We have issue with one of lower environment, deployed community version with 4.2.3. The server crashes when the IOWait% increases there is spikes in CPU as well. Once log file shows for every write insert takes roughly more than 30000ms to 40000ms. The read query for count with indexed scan takes roughly 20000ms. Sometime the write operation and read operation execution happens with 0ms. During spike in IOwait%, we see another warning message with server status is very slow. We don’t see much memory and CPU utilization but the IOWait% continuous to increase and server becomes unresponsive.
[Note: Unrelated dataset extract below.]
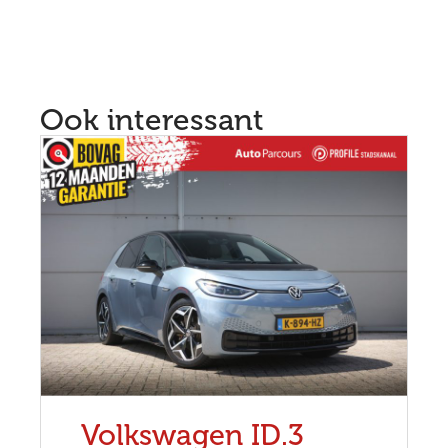
Ook interessant
Volkswagen ID.3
We discussed with dev team to optimize the read and write operation, but i am not sure if its disk issue/slow queries/RAM addition.

Following are the iostat snapshot.

%iowait: 25  mongod process: 0.3 cpu% | 2.2 mem%
%iowait: 12  mongod: %cpu: 0.3 |  %ram: 2.2
%iowait 37.48  mongod: %cpu: .3 |  %ram: 2.2

Insert Query

2020-06-25T12:13:39.322+0000 I  COMMAND  [conn64] command ns.collecitionname command: insert { insert: "collectionname", ordered: true, $db: "xxx" } ninserted:1 keysInserted:19 numYields:0 reslen:45 locks:{ ParallelBatchWriterMode: { acquireCount: { r: 1 } }, ReplicationStateTransition: { acquireCount: { w: 1 } }, Global: { acquireCount: { w: 1 } }, Database: { acquireCount: { w: 1 } }, Collection: { acquireCount: { w: 1 } }, Mutex: { acquireCount: { r: 2 } } } flowControl:{ acquireCount: 1 } storage:{ data: { bytesRead: 15367, timeReadingMicros: 81871983 } } protocol:op_msg 81872ms

read Query

2020-06-24T14:02:52.424+0000 I  COMMAND  [conn25] command ns.collectionanme command: count { count: "collectionanme", query: { header.eventId: "da03d290-32ca-45ce-a3fb-0262b0ad96f2", _class: { $in: [ "com.charter.serviceactivation.milestone.model.Event" ] } }, limit: 1, $db: "MileStones" } planSummary: IXSCAN { header.eventId: 1 } keysExamined:0 docsExamined:0 numYields:0 queryHash:4DDDD3A7 planCacheKey:51072020 reslen:45 locks:{ ReplicationStateTransition: { acquireCount: { w: 1 } }, Global: { acquireCount: { r: 1 } }, Database: { acquireCount: { r: 1 } }, Collection: { acquireCount: { r: 1 } }, Mutex: { acquireCount: { r: 1 } } } storage:{ data: { bytesRead: 14345, timeReadingMicros: 30327760 } } protocol:op_msg 30327ms

2020-06-25T16:00:18.740+0000 I  COMMAND  [ftdc] serverStatus was very slow: { after basic: 0, after asserts: 0, after connections: 0, after electionMetrics: 0, after extra_info: 0, after flowControl: 0, after globalLock: 0, after locks: 0, after logicalSessionRecordCache: 0, after network: 0, after opLatencies: 0, after opReadConcernCounters: 0, after opcounters: 0, after opcountersRepl: 0, after oplogTruncation: 0, after repl: 0, after security: 0, after storageEngine: 0, after tcmalloc: 0, after trafficRecording: 0, after transactions: 0, after transportSecurity: 0, after twoPhaseCommitCoordinator: 0, after wiredTiger: 0, at end: 74739 } 

Highly appreciated if someone help on this issue.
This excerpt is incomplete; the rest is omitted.